_THE TASK_
Each line of the listing where "יכולים" appears should be reported.

_TASK MATERIAL_
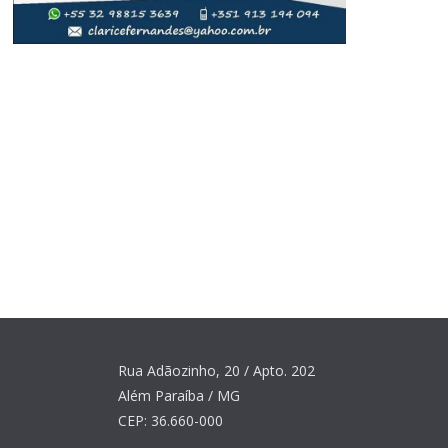
Rua Adãozinho, 20 / Apto. 202
Além Paraíba / MG
CEP: 36.660-000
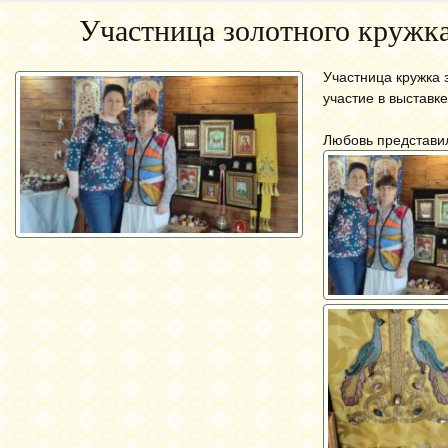
Участница золотного кружка
Участница кружка
участие в выставк
Любовь представил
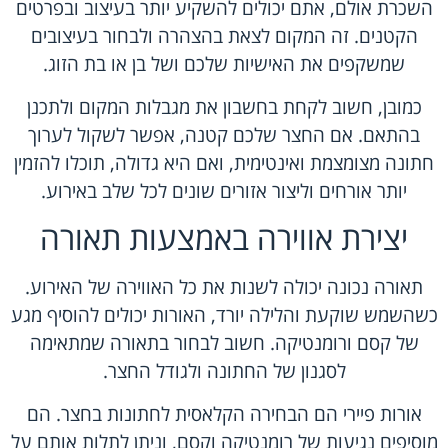
השכרת אולם, אתם יכולים להשקיע יותר בעיצוב ובפרטים
הקטנים. זה המקום לצאת בהצהרה ולבחור בעיצובים
שמשקפים את האישיות שלכם ושל בן או בת הזוג.
כמובן, חשוב לקחת בחשבון את מגבלות המקום ולתכנן
בהתאם. אם החצר שלכם קטנה, אפשר לשקול לערוך
חתונה מצומצמת ואינטימית, ואם היא גדולה, תוכלו להזמין
יותר אורחים וליצור אזורים שונים לכל שלב באירוע.
יצירת אווירה באמצעות תאורה
תאורה נכונה יכולה לשנות את כל האווירה של האירוע.
כשהשמש שוקעת והלילה יורד, האורות יכולים להוסיף מגע
של קסם ורומנטיקה. חשוב לבחור בתאורה שמתאימה
לסגנון של החתונה ולגודל החצר.
אורות פיירי הם הבחירה הקלאסית לחתונות בחצר. הם
מוסיפים נגיעות של רומנטיקה וקסם, וניתן לתלות אותם על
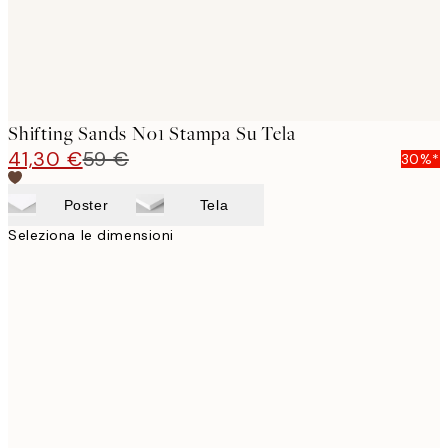
Shifting Sands No1 Stampa Su Tela
41,30 €
59 €
30%*
Poster
Tela
Seleziona le dimensioni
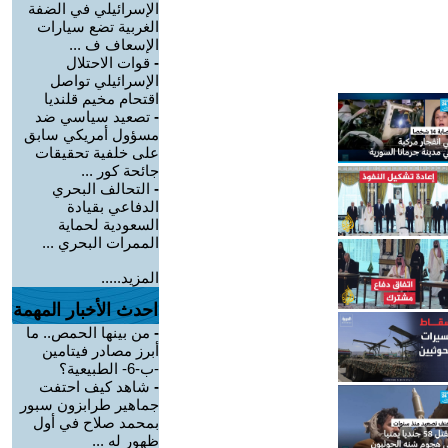
الإسرائيلي في الضفة
الغربية تضع سيارات
الإسعاف ف ...
-
قوات الاحتلال
الإسرائيلي تواصل
اقتحام مخيم قلنديا
-
تصعيد سياسي ضد
مسؤول أمريكي سابق
على خلفية تحقيقات
جائحة كور ...
-
التحالف البحري
الدفاعي بقيادة
السعودية لحماية
الممرات البحري ...
المزيد.....
احدث الأخبار المهمة
-
من بينها الحمص.. ما
أبرز مصادر فيتامين
-ب-6- الطبيعية؟
-
شاهد كيف احتفت
جماهير طرابزون سبور
بمحمد صلاح في أول
ظهور له ...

_RESULT OF THE EXERCISE_
השכרת אולם, אתם יכולים להשקיע יותר בעיצוב ובפרטים
כשהשמש שוקעת והלילה יורד, האורות יכולים להוסיף מגע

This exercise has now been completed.